Data supplied:
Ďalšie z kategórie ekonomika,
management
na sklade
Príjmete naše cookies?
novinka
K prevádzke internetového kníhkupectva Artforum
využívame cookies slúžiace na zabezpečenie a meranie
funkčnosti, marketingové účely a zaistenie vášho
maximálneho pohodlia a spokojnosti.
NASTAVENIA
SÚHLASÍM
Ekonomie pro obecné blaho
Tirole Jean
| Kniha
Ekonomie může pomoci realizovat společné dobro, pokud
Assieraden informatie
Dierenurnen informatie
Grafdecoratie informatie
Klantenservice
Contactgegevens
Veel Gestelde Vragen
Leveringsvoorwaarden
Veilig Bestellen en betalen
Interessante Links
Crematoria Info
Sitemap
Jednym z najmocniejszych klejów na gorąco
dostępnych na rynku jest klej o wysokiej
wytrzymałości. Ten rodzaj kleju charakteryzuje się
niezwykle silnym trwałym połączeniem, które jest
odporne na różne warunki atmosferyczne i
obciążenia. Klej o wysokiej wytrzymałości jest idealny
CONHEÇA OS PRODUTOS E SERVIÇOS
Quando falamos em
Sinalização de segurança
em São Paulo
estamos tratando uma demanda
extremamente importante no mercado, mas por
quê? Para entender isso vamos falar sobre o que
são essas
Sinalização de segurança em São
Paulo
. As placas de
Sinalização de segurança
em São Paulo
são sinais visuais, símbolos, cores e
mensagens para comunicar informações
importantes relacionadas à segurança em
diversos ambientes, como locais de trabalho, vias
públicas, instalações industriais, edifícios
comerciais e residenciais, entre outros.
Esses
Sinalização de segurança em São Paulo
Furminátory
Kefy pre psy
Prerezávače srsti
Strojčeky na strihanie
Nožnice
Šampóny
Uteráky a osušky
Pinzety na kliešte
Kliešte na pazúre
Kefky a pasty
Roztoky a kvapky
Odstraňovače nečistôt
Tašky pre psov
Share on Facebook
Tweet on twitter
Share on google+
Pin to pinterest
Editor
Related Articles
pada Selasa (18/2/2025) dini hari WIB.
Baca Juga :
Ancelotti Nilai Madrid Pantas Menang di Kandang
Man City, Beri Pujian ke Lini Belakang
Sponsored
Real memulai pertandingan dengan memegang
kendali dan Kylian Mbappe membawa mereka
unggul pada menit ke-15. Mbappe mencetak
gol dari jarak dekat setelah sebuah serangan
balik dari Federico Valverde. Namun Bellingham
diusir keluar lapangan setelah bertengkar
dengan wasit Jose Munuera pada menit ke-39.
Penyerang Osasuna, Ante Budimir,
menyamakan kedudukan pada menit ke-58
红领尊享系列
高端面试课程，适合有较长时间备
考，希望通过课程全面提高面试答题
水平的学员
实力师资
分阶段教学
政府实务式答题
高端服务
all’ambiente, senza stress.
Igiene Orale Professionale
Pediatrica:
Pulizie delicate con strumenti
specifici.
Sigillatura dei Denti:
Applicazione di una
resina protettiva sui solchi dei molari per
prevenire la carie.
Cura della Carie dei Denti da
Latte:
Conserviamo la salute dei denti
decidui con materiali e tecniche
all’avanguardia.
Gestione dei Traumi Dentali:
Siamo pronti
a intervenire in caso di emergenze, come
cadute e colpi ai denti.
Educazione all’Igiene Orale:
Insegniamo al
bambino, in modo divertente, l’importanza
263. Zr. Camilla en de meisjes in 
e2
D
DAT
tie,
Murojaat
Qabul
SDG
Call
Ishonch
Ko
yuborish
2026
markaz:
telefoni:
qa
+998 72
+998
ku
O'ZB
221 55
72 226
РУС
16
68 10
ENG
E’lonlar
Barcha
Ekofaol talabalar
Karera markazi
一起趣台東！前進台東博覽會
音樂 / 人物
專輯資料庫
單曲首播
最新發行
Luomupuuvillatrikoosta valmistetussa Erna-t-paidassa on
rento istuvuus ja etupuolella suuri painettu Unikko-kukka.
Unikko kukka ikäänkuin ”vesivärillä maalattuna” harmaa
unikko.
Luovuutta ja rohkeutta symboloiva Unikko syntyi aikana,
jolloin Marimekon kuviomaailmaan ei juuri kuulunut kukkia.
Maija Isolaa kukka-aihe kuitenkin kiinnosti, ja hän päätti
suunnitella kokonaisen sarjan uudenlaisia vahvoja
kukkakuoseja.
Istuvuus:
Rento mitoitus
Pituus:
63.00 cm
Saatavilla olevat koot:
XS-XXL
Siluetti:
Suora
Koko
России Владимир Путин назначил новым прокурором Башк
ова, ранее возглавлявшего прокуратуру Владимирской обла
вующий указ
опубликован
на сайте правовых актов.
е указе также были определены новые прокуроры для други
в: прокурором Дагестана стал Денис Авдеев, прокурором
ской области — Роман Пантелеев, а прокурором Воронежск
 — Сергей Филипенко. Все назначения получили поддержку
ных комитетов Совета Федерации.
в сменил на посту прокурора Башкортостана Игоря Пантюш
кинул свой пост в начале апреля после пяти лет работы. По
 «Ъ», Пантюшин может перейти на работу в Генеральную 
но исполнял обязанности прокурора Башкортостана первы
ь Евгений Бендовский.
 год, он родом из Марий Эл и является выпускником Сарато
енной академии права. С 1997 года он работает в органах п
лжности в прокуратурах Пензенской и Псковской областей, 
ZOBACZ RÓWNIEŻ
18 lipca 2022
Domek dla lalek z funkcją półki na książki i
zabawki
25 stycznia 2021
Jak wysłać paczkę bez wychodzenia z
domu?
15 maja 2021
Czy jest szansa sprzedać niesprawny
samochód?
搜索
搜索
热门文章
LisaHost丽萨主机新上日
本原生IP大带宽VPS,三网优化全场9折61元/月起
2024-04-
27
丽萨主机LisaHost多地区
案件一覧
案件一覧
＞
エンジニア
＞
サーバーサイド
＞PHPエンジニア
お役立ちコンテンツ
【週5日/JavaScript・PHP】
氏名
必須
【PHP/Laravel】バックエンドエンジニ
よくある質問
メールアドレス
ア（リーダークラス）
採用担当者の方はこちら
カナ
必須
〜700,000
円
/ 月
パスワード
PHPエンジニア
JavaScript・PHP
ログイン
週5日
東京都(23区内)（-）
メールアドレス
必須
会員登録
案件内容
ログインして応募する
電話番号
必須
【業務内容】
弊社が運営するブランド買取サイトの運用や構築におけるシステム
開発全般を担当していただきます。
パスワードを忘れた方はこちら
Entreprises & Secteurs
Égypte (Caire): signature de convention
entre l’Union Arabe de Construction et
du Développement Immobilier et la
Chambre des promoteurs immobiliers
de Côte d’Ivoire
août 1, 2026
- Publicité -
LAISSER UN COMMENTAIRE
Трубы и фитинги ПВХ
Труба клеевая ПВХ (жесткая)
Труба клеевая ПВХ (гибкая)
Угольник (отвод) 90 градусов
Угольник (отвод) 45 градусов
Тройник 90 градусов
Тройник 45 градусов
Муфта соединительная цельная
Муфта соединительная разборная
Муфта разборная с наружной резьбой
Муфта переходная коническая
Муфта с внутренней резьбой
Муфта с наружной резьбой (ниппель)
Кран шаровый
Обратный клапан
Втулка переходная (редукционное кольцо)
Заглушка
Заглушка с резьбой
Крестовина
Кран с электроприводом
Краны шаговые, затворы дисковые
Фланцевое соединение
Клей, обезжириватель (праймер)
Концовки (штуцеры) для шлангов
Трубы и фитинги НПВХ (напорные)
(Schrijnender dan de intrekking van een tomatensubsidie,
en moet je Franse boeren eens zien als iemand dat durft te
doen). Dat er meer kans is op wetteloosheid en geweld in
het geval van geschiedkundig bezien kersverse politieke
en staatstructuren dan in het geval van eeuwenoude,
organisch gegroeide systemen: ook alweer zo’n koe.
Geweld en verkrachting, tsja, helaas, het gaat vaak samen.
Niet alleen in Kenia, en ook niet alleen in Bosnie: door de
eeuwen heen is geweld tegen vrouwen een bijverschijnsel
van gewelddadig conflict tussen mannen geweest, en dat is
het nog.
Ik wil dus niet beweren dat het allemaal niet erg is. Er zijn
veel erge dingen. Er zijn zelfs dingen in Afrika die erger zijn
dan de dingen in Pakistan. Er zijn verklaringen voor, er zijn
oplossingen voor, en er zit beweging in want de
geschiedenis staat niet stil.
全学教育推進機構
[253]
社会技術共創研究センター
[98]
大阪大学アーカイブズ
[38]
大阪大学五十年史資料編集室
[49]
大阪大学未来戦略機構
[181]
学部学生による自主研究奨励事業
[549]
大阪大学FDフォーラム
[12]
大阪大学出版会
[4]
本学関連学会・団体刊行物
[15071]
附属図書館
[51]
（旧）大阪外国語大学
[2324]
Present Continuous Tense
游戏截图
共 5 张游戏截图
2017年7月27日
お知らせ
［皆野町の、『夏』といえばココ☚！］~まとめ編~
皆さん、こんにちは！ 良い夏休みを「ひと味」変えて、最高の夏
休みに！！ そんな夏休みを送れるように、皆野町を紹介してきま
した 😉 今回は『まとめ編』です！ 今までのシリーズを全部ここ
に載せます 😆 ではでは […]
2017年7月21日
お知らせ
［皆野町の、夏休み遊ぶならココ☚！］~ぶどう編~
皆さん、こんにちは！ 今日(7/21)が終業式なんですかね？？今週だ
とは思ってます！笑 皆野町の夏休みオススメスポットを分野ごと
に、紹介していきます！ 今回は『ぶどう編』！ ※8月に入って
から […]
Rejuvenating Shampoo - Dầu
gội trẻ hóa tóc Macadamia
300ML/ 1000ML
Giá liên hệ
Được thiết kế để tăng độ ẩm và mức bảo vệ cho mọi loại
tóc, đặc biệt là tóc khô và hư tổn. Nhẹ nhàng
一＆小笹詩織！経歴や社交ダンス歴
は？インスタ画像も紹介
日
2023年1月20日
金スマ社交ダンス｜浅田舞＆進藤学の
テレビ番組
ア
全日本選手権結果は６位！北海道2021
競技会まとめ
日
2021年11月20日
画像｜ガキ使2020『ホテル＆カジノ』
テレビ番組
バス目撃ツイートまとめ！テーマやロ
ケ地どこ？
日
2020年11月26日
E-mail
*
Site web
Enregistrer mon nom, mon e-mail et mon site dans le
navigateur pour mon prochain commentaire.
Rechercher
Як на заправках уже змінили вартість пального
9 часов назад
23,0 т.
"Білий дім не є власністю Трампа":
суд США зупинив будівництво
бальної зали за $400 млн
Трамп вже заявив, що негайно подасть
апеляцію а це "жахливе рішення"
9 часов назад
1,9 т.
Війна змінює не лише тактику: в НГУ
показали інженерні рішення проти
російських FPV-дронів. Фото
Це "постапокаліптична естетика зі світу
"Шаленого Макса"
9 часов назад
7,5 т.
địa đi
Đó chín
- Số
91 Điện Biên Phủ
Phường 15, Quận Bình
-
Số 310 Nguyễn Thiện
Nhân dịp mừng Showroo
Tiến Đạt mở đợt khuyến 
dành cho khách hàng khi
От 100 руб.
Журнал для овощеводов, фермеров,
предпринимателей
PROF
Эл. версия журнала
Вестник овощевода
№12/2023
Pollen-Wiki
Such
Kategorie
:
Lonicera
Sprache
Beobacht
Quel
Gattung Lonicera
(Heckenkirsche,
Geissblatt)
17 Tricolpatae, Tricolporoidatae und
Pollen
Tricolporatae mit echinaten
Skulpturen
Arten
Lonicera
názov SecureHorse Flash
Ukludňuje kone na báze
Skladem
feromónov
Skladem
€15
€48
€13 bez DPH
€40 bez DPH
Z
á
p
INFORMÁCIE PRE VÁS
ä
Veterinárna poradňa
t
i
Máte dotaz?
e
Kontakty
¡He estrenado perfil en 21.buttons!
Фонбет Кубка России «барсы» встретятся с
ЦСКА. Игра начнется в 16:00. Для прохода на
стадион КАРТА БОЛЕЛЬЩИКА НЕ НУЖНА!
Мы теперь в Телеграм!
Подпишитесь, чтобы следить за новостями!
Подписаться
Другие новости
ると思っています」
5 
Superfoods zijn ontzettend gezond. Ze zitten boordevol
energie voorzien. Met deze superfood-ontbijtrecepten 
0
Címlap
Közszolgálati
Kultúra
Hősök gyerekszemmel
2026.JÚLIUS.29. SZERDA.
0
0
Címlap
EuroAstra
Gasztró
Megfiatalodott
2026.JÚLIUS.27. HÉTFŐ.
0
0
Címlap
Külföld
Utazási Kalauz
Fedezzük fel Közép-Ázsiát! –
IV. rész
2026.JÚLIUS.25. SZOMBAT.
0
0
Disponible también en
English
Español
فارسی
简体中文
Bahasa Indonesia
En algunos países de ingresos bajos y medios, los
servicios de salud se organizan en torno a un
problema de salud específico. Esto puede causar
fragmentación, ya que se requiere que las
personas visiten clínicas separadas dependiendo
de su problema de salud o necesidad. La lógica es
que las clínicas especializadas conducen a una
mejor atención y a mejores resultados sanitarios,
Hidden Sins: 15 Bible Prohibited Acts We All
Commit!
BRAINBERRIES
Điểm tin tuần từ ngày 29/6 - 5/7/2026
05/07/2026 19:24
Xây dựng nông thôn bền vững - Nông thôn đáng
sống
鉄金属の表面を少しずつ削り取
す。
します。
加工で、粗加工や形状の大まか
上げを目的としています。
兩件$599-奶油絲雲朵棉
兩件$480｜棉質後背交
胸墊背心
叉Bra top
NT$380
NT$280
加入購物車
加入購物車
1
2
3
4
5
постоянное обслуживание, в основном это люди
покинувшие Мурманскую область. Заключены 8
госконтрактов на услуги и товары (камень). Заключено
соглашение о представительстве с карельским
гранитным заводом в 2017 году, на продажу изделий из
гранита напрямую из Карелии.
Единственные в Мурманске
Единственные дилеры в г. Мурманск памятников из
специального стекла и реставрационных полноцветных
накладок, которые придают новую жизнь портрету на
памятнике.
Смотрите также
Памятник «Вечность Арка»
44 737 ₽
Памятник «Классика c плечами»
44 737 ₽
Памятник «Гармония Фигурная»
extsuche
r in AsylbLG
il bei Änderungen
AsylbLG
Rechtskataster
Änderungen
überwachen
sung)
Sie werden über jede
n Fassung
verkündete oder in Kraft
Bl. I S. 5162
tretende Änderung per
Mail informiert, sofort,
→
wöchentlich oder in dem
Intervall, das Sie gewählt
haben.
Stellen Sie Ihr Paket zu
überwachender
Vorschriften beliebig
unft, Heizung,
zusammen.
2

What to produce: The answer must consist of every line from the records above that holds "Тройник".

Problem solution:
Тройник 90 градусов
Тройник 45 градусов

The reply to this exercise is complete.